Investor takes top role at troubled Deal Group Media

Technology investor John Porter has been named executive chairman of troubled online advertising group Deal Group Media (DGM). The news coincides with the company’s admission that full-year profits are unlikely to be more than &£800,000, compared with last year’s &£1.3m.

Founder and chief executive Adrian Moss stays in his post, but Porter will take a “hands-on role”, a spokesman confirms. He adds: “Porter will be very closely involved in the business working with Adrian. They have had a relationship for some time. There will be a slight refocusing of roles in the management team.” Porter will also handle relationships with the City and investors.

DGM says profits will be hit by &£100,000, owing to delays with the roll-out of its new proprietary ad-tracking software, Ad Pro; and by &£225,000 because two major customers are unable to implement technology changes on their websites, which means major pre-Christmas campaigns have had to be cancelled.

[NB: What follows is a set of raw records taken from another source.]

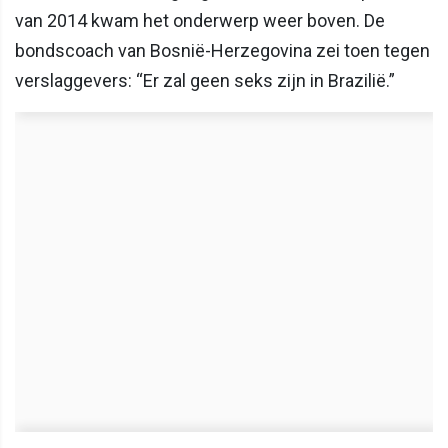
van 2014 kwam het onderwerp weer boven. De
bondscoach van Bosnië-Herzegovina zei toen tegen
verslaggevers: “Er zal geen seks zijn in Brazilië.”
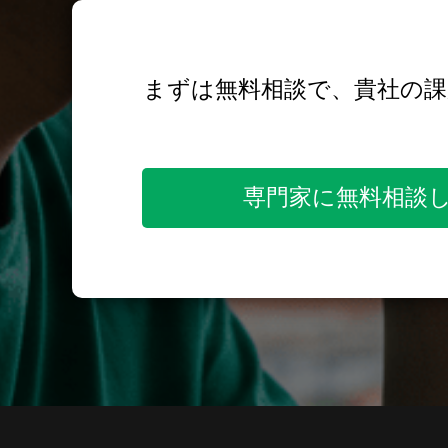
まずは無料相談で、貴社の
専門家に無料相談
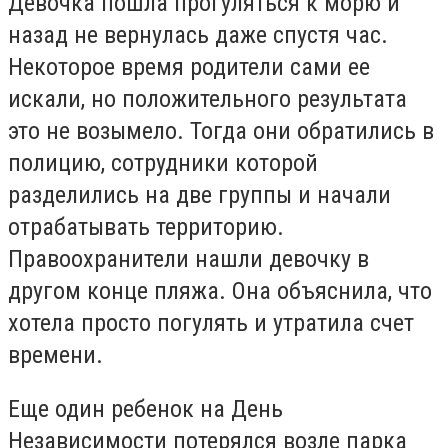
Девочка пошла прогуляться к морю и
назад не вернулась даже спустя час.
Некоторое время родители сами ее
искали, но положительного результата
это не возымело. Тогда они обратились в
полицию, сотрудники которой
разделились на две группы и начали
отрабатывать территорию.
Правоохранители нашли девочку в
другом конце пляжа. Она объяснила, что
хотела просто погулять и утратила счет
времени.
Еще один ребенок на День
Независимости потерялся возле парка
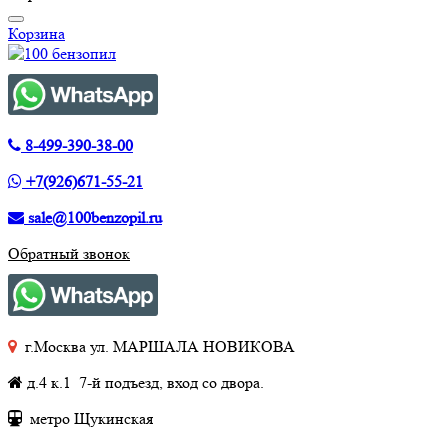
Корзина
8-499-390-38-00
+7(926)671-55-21
sale@100benzopil.ru
Обратный звонок
г.Москва ул. МАРШАЛА НОВИКОВА
д.4 к.1 7-й подъезд, вход со двора.
метро Щукинская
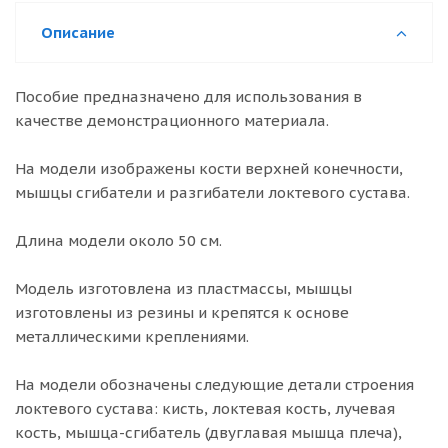
Описание
Пособие предназначено для использования в
качестве демонстрационного материала.
На модели изображены кости верхней конечности,
мышцы сгибатели и разгибатели локтевого сустава.
Длина модели около 50 см.
Модель изготовлена из пластмассы, мышцы
изготовлены из резины и крепятся к основе
металлическими креплениями.
На модели обозначены следующие детали строения
локтевого сустава: кисть, локтевая кость, лучевая
кость, мышца-сгибатель (двуглавая мышца плеча),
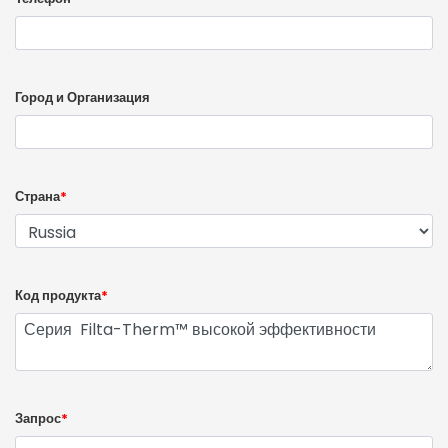
Город и Организация
Страна
*
Код продукта
*
Запрос
*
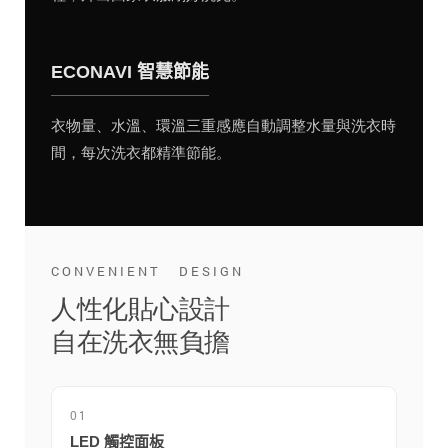
ECONAVI 智慧節能
衣物量、水溫、環溫三重感應自動調整水量與洗衣時
間，每次洗衣都精準節能。
CONVENIENT DESIGN
人性化貼心設計
自在洗衣無負擔
01
LED 觸控面板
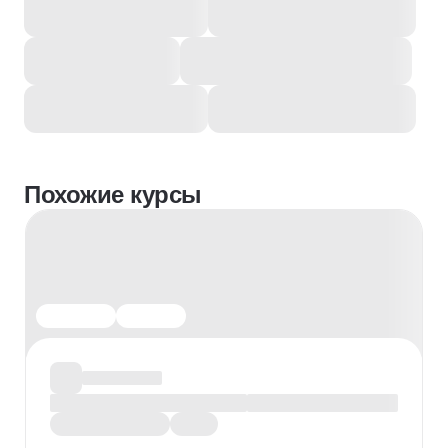
Похожие курсы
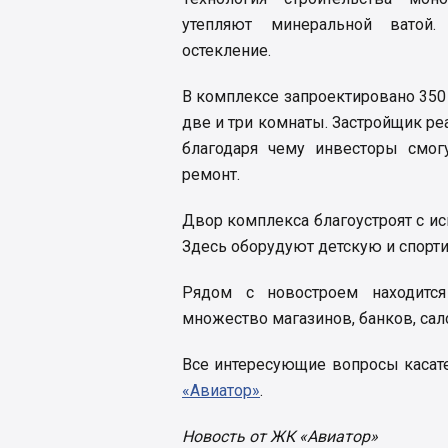
утепляют минеральной ватой
остекление.
В комплексе запроектировано 350 
две и три комнаты. Застройщик ре
благодаря чему инвесторы смог
ремонт.
Двор комплекса благоустроят с и
Здесь оборудуют детскую и спорт
Рядом с новостроем находится
множество магазинов, банков, сал
Все интересующие вопросы касат
«Авиатор»
.
Новость от ЖК «Авиатор»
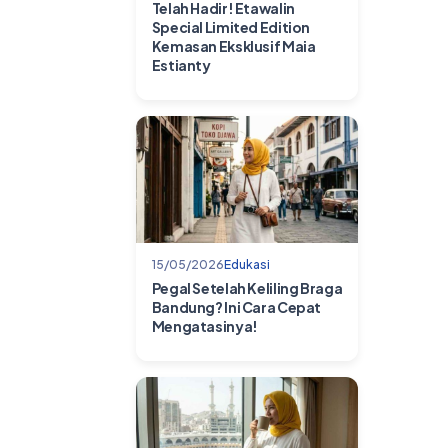
Telah Hadir! Etawalin
Special Limited Edition
Kemasan Eksklusif Maia
Estianty
15/05/2026
Edukasi
Pegal Setelah Keliling Braga
Bandung? Ini Cara Cepat
Mengatasinya!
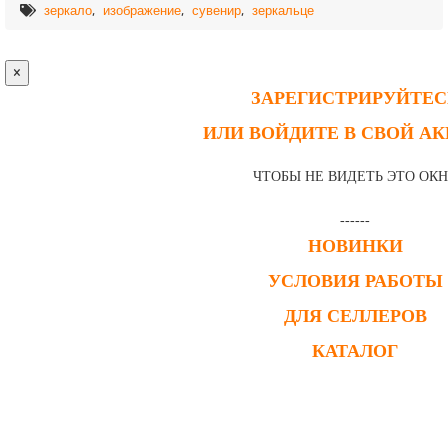
,
,
,
зеркало
изображение
сувенир
зеркальце
×
ЗАРЕГИСТРИРУЙТЕС
ИЛИ ВОЙДИТЕ В СВОЙ А
ЧТОБЫ НЕ ВИДЕТЬ ЭТО ОК
------
НОВИНКИ
УСЛОВИЯ РАБОТЫ
ДЛЯ СЕЛЛЕРОВ
КАТАЛОГ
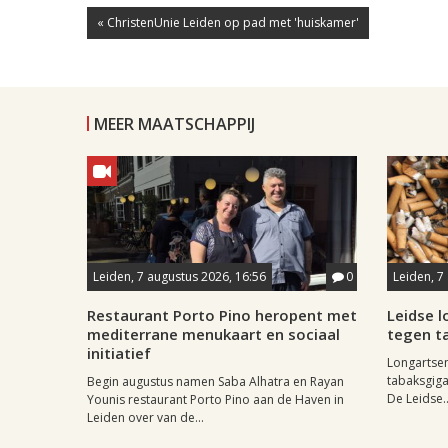
« ChristenUnie Leiden op pad met 'huiskamer'
MEER MAATSCHAPPIJ
Leiden, 7 augustus 2026, 16:56
0
Leiden, 7
Restaurant Porto Pino heropent met
Leidse 
mediterrane menukaart en sociaal
tegen ta
initiatief
Longartse
tabaksgigan
Begin augustus namen Saba Alhatra en Rayan
De Leidse..
Younis restaurant Porto Pino aan de Haven in
Leiden over van de...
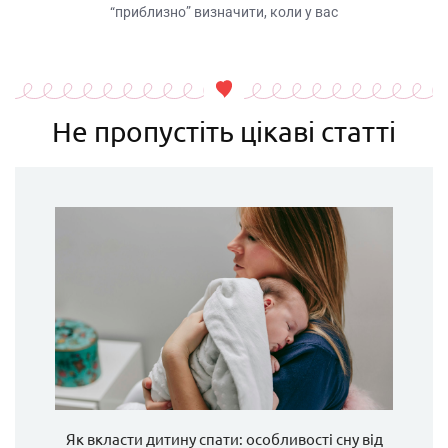
“приблизно” визначити, коли у вас
Не пропустіть цікаві статті
Як вкласти дитину спати: особливості сну від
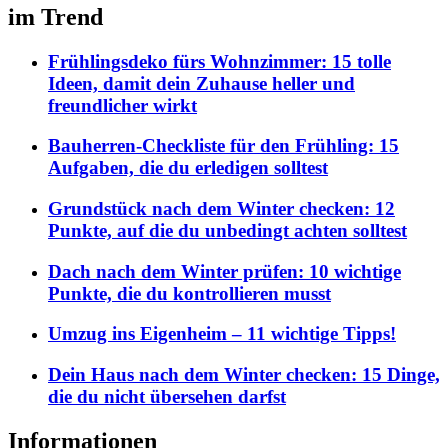
im Trend
Frühlingsdeko fürs Wohnzimmer: 15 tolle
Ideen, damit dein Zuhause heller und
freundlicher wirkt
Bauherren-Checkliste für den Frühling: 15
Aufgaben, die du erledigen solltest
Grundstück nach dem Winter checken: 12
Punkte, auf die du unbedingt achten solltest
Dach nach dem Winter prüfen: 10 wichtige
Punkte, die du kontrollieren musst
Umzug ins Eigenheim – 11 wichtige Tipps!
Dein Haus nach dem Winter checken: 15 Dinge,
die du nicht übersehen darfst
Informationen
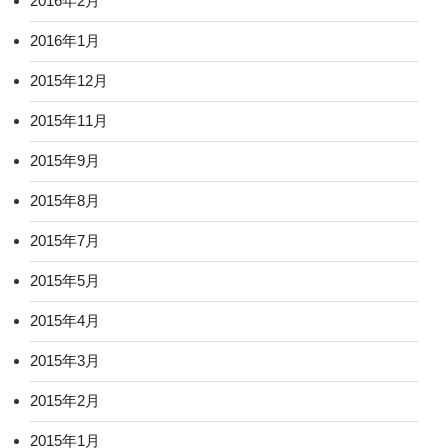
2016年2月
2016年1月
2015年12月
2015年11月
2015年9月
2015年8月
2015年7月
2015年5月
2015年4月
2015年3月
2015年2月
2015年1月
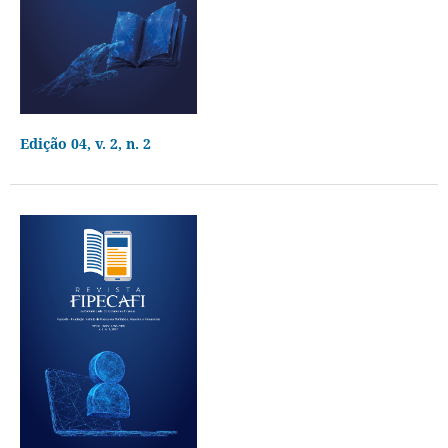
Edição 04, v. 2, n. 2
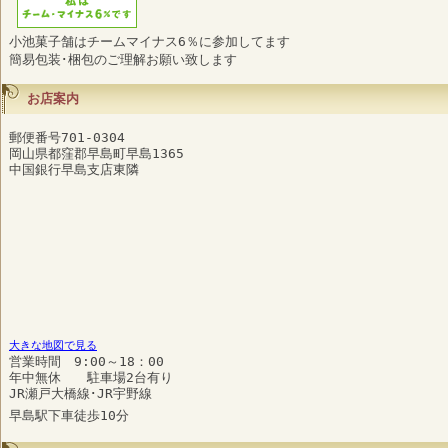
小池菓子舗はチームマイナス6％に参加してます
簡易包装･梱包のご理解お願い致します
お店案内
郵便番号701-0304
岡山県都窪郡早島町早島1365
中国銀行早島支店東隣
大きな地図で見る
営業時間 9:00～18：00
年中無休 駐車場2台有り
JR瀬戸大橋線･JR宇野線
早島駅下車徒歩10分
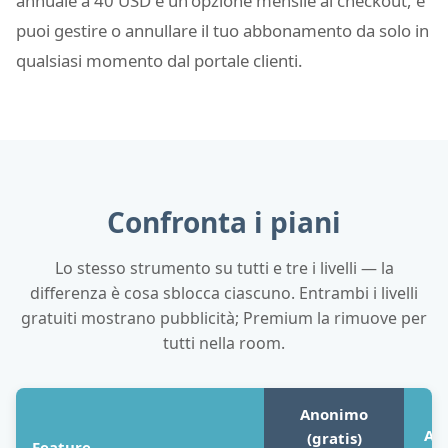
annuale a 40 USD e un'opzione mensile al checkout, e
puoi gestire o annullare il tuo abbonamento da solo in
qualsiasi momento dal portale clienti.
Confronta i piani
Lo stesso strumento su tutti e tre i livelli — la
differenza è cosa sblocca ciascuno. Entrambi i livelli
gratuiti mostrano pubblicità; Premium la rimuove per
tutti nella room.
Anonimo
Ac
(gratis)
Feature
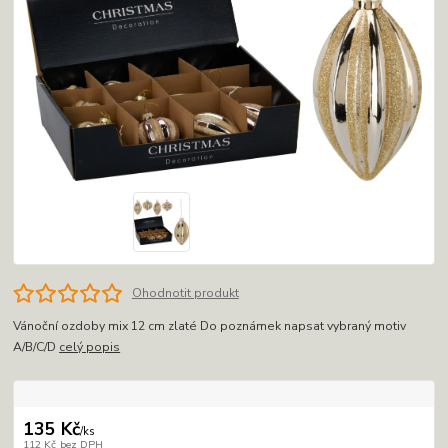
Ohodnotit produkt
Vánoční ozdoby mix 12 cm zlaté Do poznámek napsat vybraný motiv
A/B/C/D
celý popis
135 Kč
/
ks
112 Kč
bez DPH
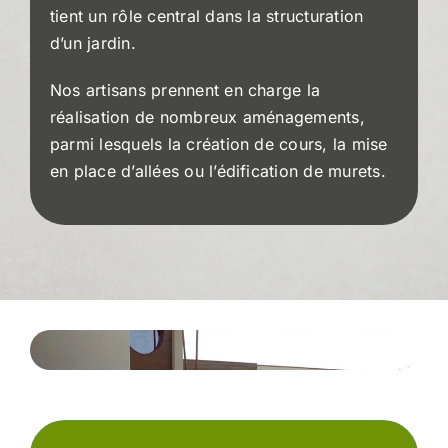
tient un rôle central dans la structuration
d’un jardin.
Nos artisans prennent en charge la
réalisation de nombreux aménagements,
parmi lesquels la création de cours, la mise
en place d’allées ou l’édification de murets.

This is DGM’s second profits warning in two months. In September, it said pre-tax profits would be the same as last year, mainly because a major client changed the way it accounts for sales introduced through DGM’s affiliate network. DGM admitted that “this particular client accounted for some 30 per cent of high-margin gross profit.”

Porter’s investment vehicle, I-spire, has a 22.41 per cent stake in the group. He is the son of former Westminster Council leader Dame Shirley Porter, and featured in the news recently because of his involvement in a bitter boardroom battle over control of Redbus Interhouse with Demon Internet founder Cliff Stanford.